Altshuler: I would say two things. For the goal of helping people living with disease, understanding human biology of disease is critical. It is a complicated thing. It is not going to be simply reductionist, but it is the challenge if we want to help our fellow human beings.
And yes, one of the challenges conceptually for the future is for us to understand how complex gene networks and multiple genetic risk factors and environment lead to human disease, because that is evidently what’s happening in common diseases. If we choose to only understand those things that we can make simple, we probably won’t ever fully understand all the diseases we need to cure. That is the challenge now in front of us…
At Vertex, we’re working hard on a set of diseases where we think that prism has led to deep insight into a target we can go after. I think it is also important for basic scientists to work to understand all the myriad risk factors and causes of human diseases. When we click in to understand that there’s something to be done therapeutically or for diagnostics, then they can be taken and brought forward for patients.

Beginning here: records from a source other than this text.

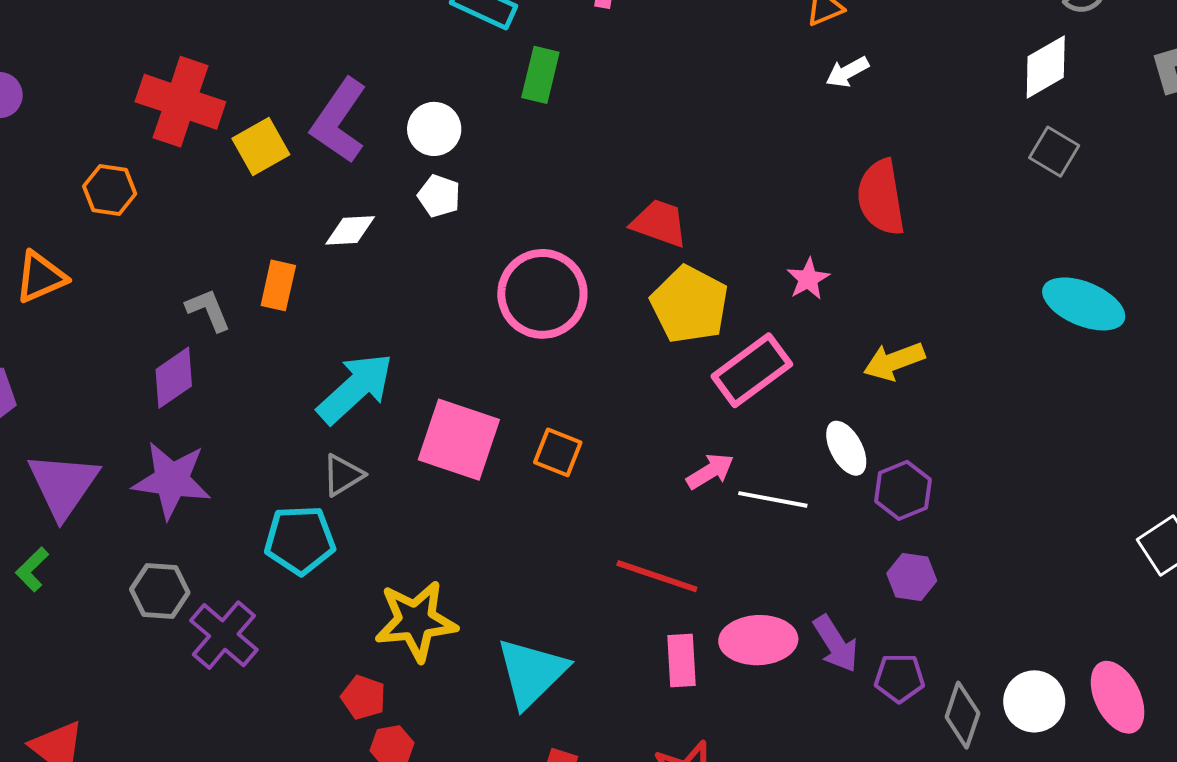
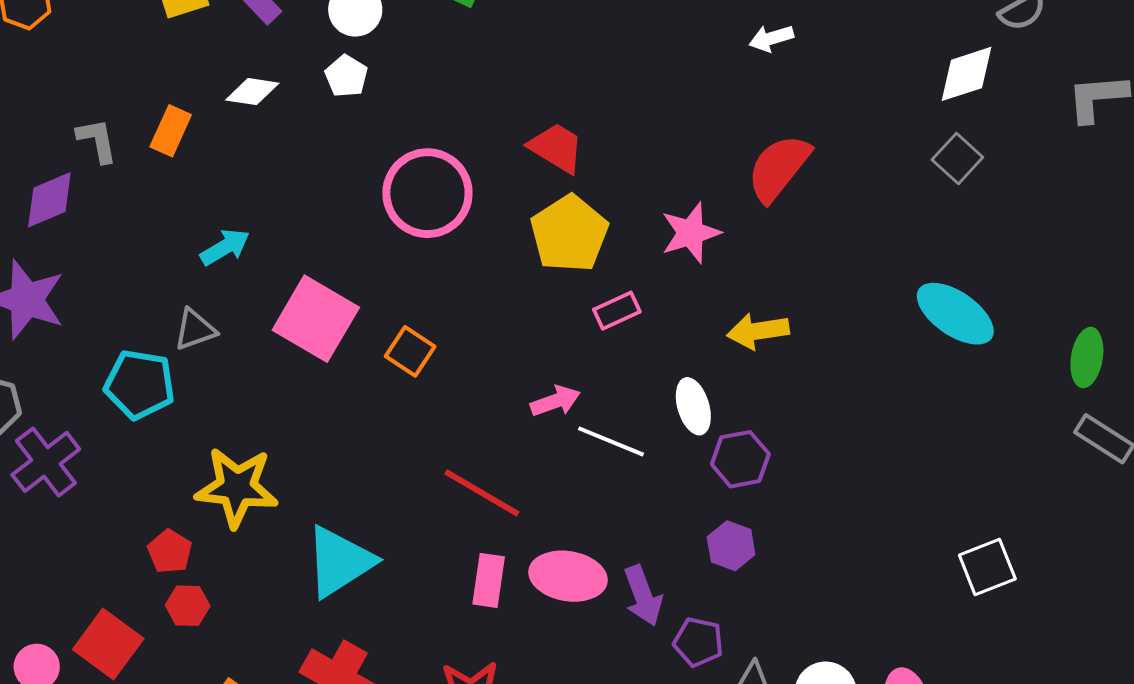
red semicircle: (881, 197) -> (779, 168), turned 36
pink star: (808, 279) -> (691, 233), size x1.4
pink rectangle: (752, 370) -> (617, 311), size x0.6
cyan arrow: (355, 388) -> (225, 247), size x0.6

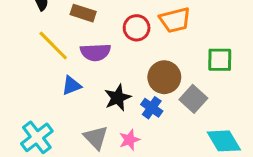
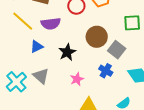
blue cross: (152, 108) -> (106, 71), moved
gray triangle: (96, 138) -> (41, 76), moved

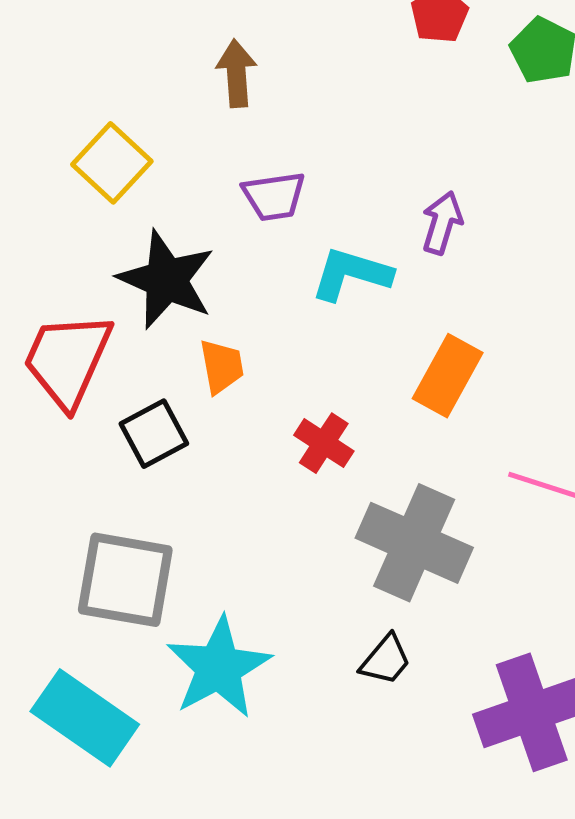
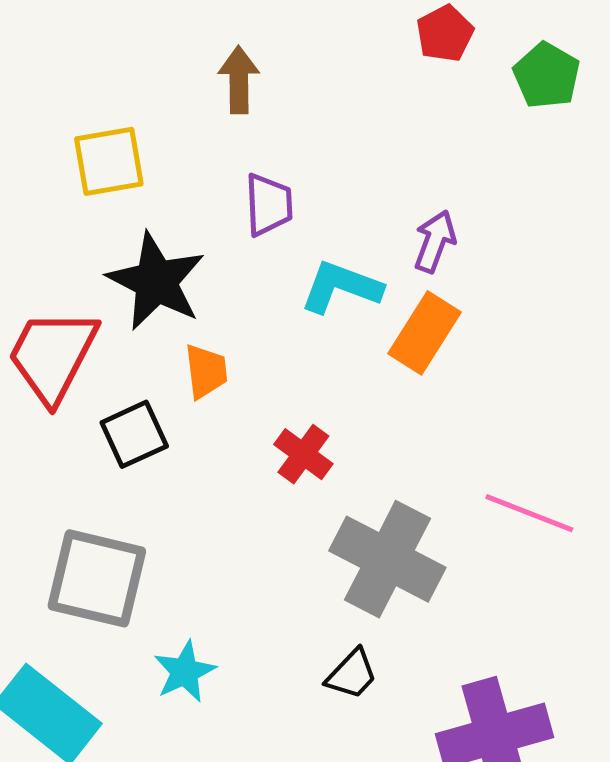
yellow square: (112, 163) -> (109, 161), turned 34
purple trapezoid: (274, 196) -> (269, 205), turned -88
orange rectangle: (448, 376) -> (425, 333), moved
cyan star: (219, 667) -> (185, 672), size x0.6

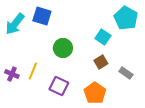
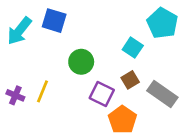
gray rectangle: (126, 73) -> (162, 94), size x1.6
purple square: (59, 86) -> (102, 94), moved

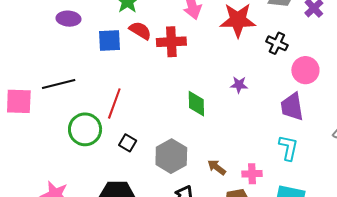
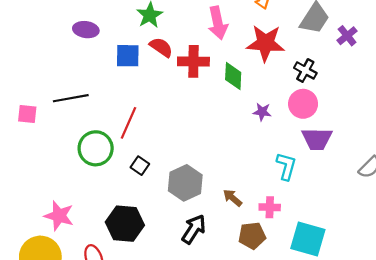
pink circle: (305, 70) -> (303, 104), moved
pink square: (19, 101) -> (27, 114), size x0.7
green diamond: (196, 104) -> (233, 76), moved
purple trapezoid: (292, 107) -> (317, 139), turned -84
cyan L-shape: (288, 148) -> (286, 166), moved

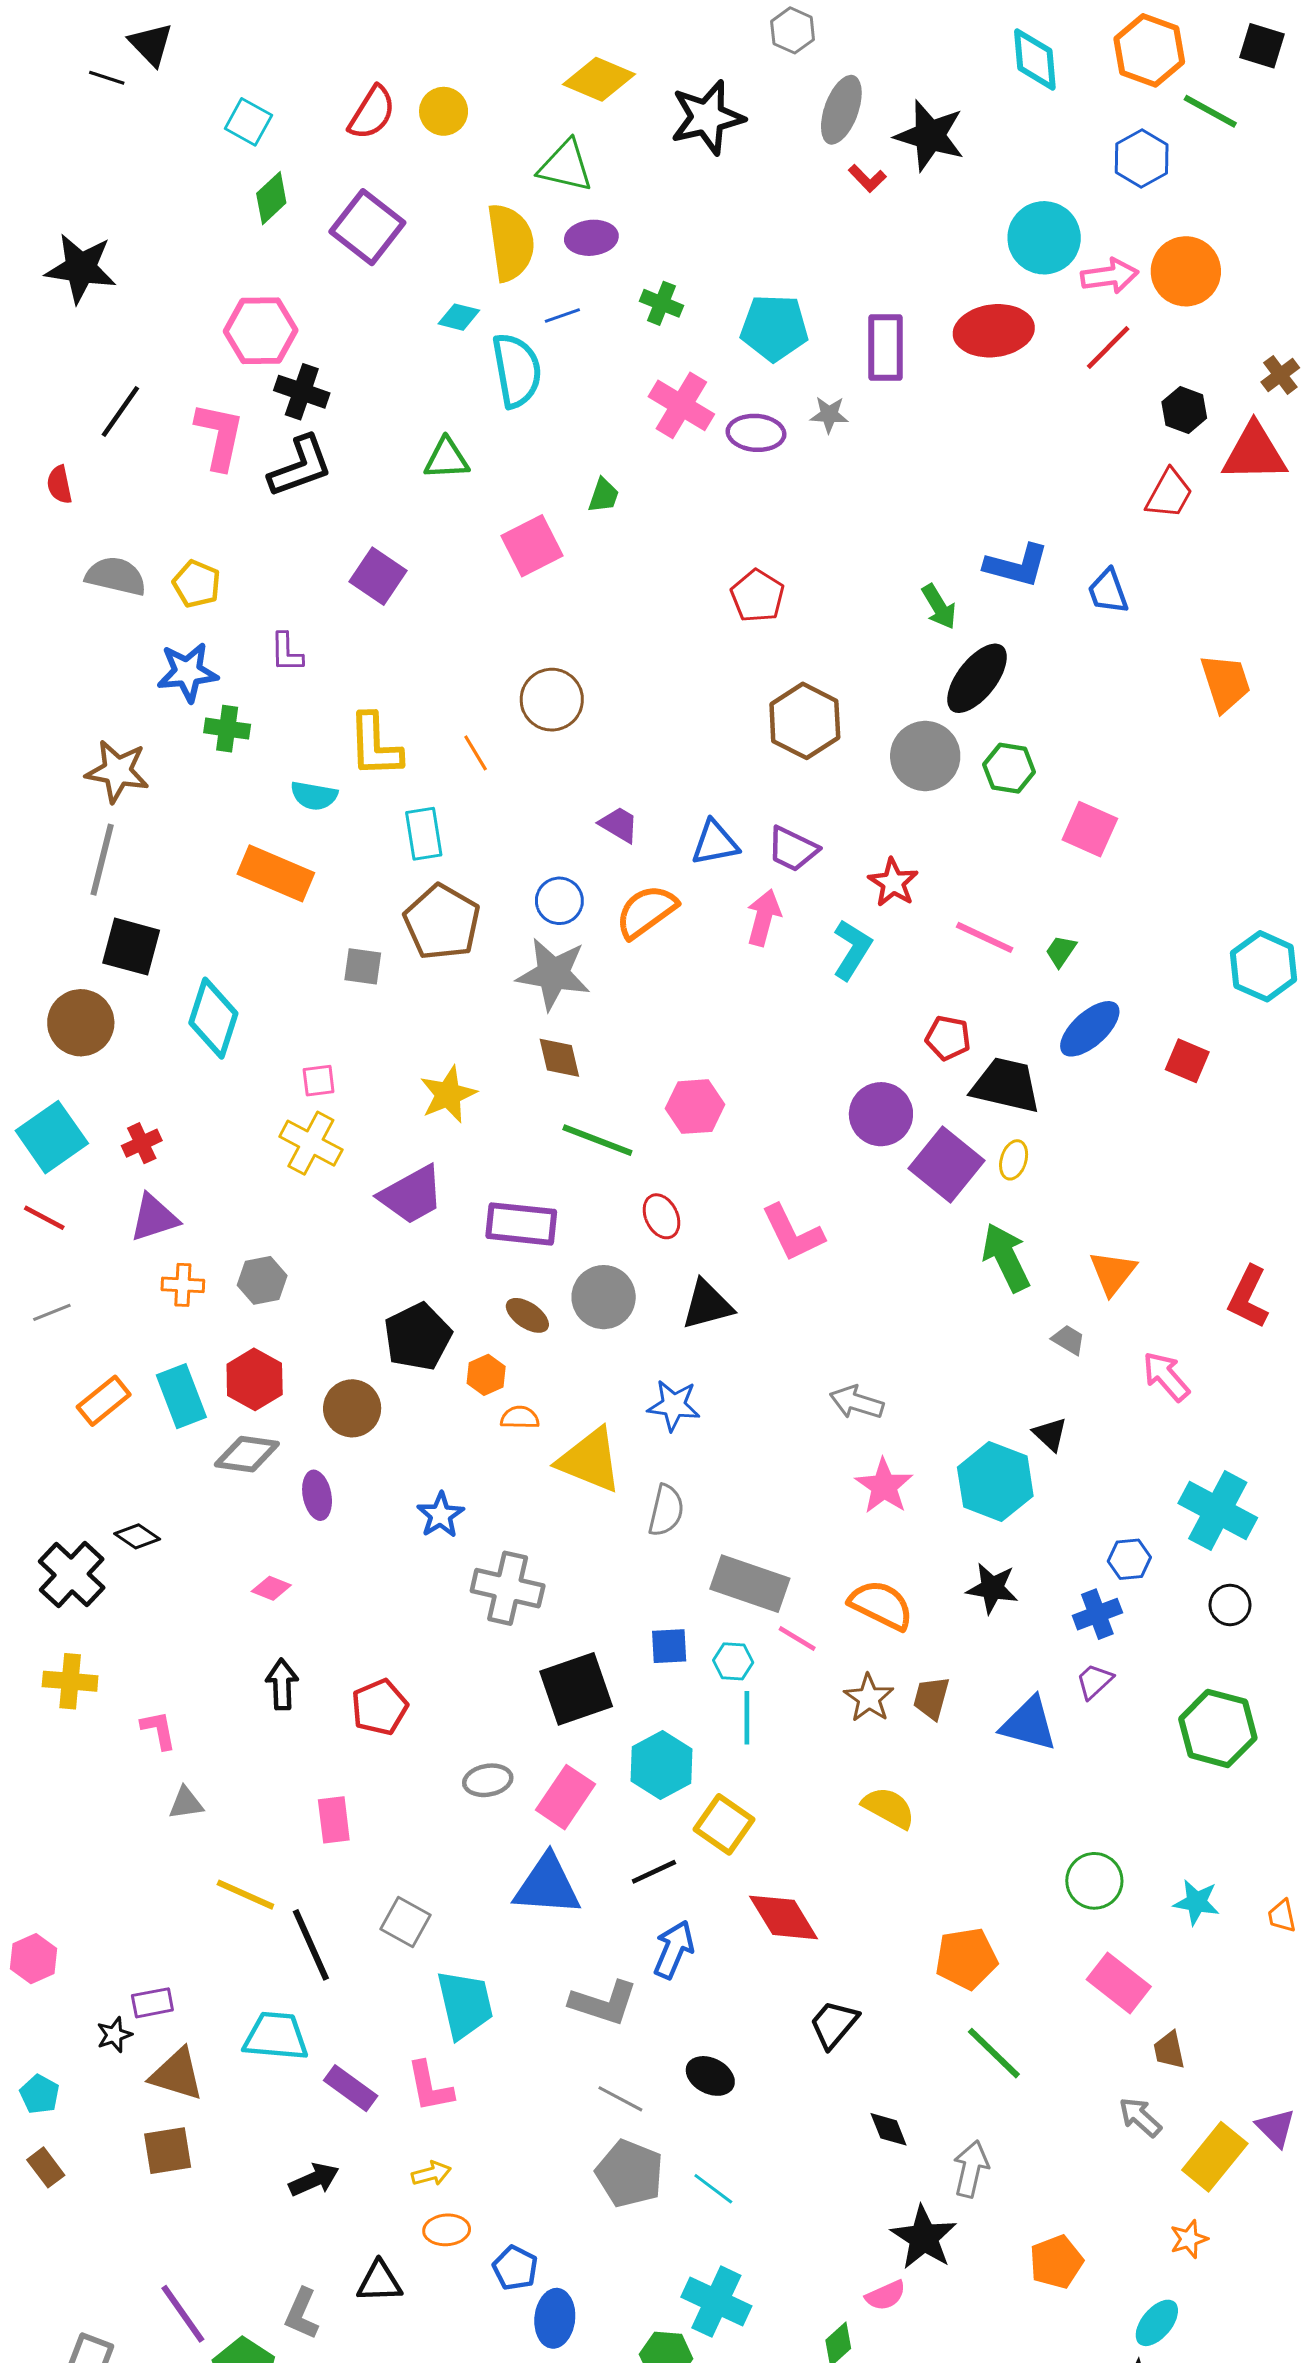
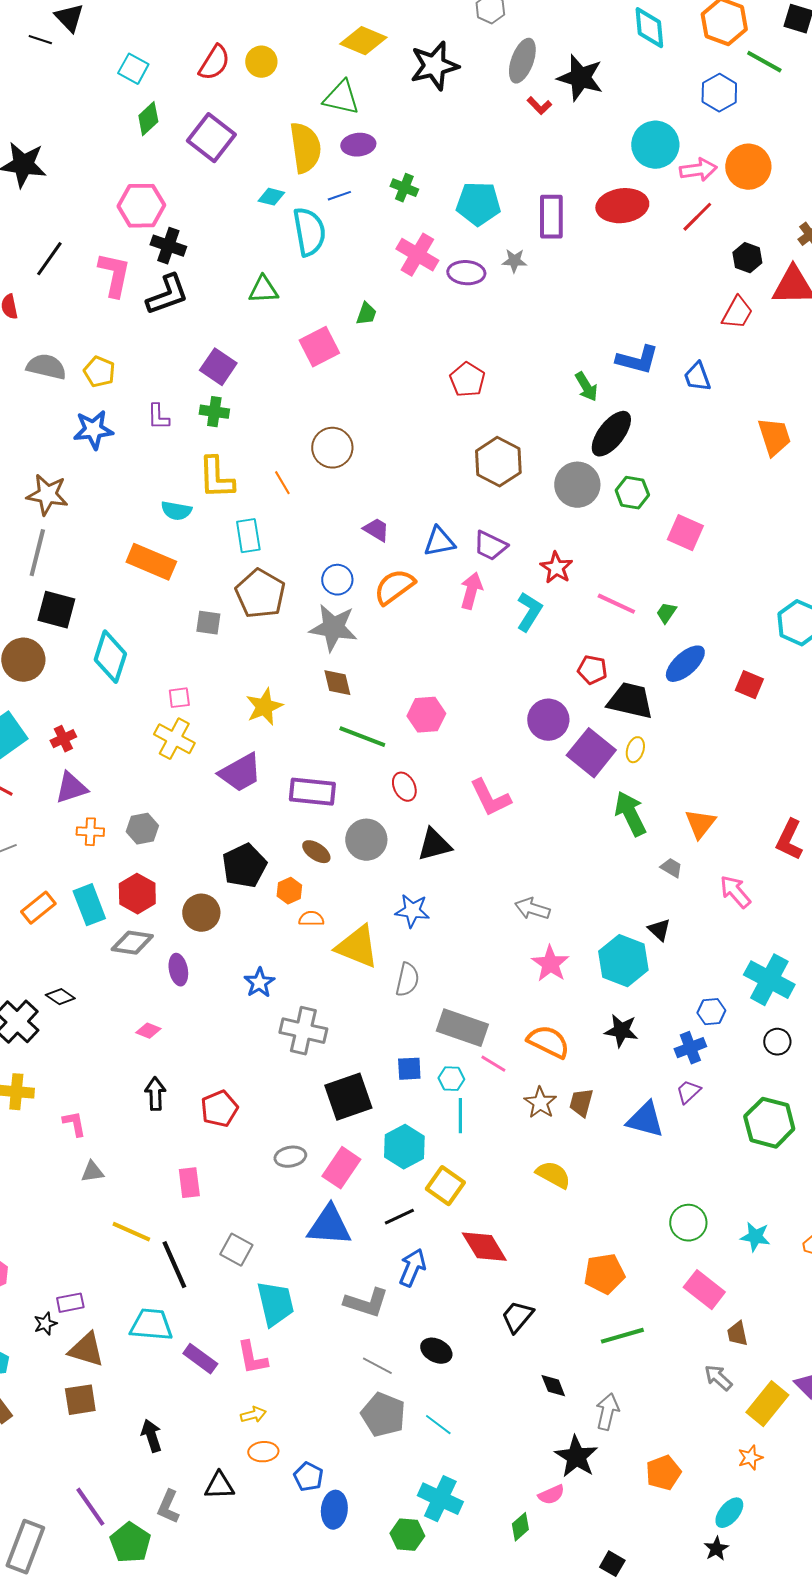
green cross: (227, 729) -> (214, 412), moved
green line: (994, 2053) -> (622, 1336), turned -60
black arrow: (314, 2180) -> (151, 1436), moved, turned -84

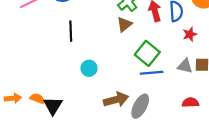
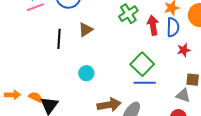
brown triangle: (124, 24) -> (86, 30), moved
black line: (71, 31) -> (59, 39), moved
gray triangle: (185, 66) -> (183, 95), moved

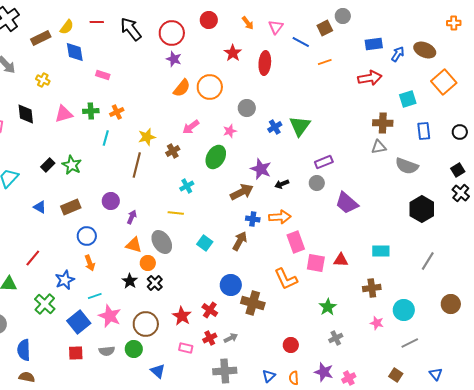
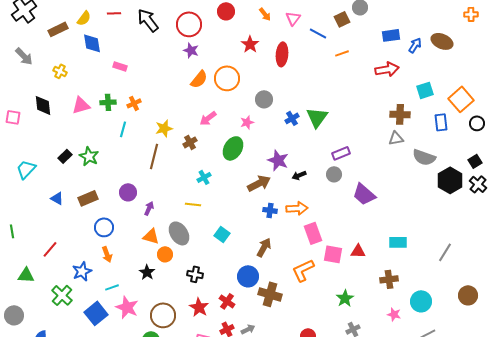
orange square: (444, 82) -> (461, 99), moved
black hexagon: (422, 209) -> (450, 180), moved
brown arrow: (240, 241) -> (264, 247), moved
orange L-shape: (286, 279) -> (303, 270), turned 90
black cross: (155, 283) -> (195, 274), moved, turned -35

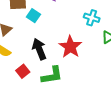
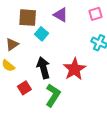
green L-shape: (52, 75) -> (53, 95), turned -55

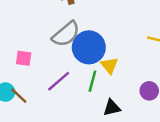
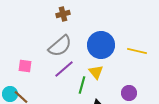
blue circle: (89, 47) -> (101, 45), moved
purple line: (59, 81) -> (64, 69), moved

GEN Edge: What advances do you expect in the future for genomics?
Altshuler: Three. In the coming decade we will understand much more about the role of human genes and conserved non-coding elements, and their role in biology than we know today, which will fuel a whole new world of biology.
Second, genome sequencing and testing is becoming routine and for certain diseases and certain people, it will prove very valuable, but not necessarily for everyone.
And I think we will see more examples of precision medicines that target underlying causes of human disease, and that provide transformative benefit to patients because rather than basing their hypothesis on an overly reductionist model or a model system, they will be based on causal human biology.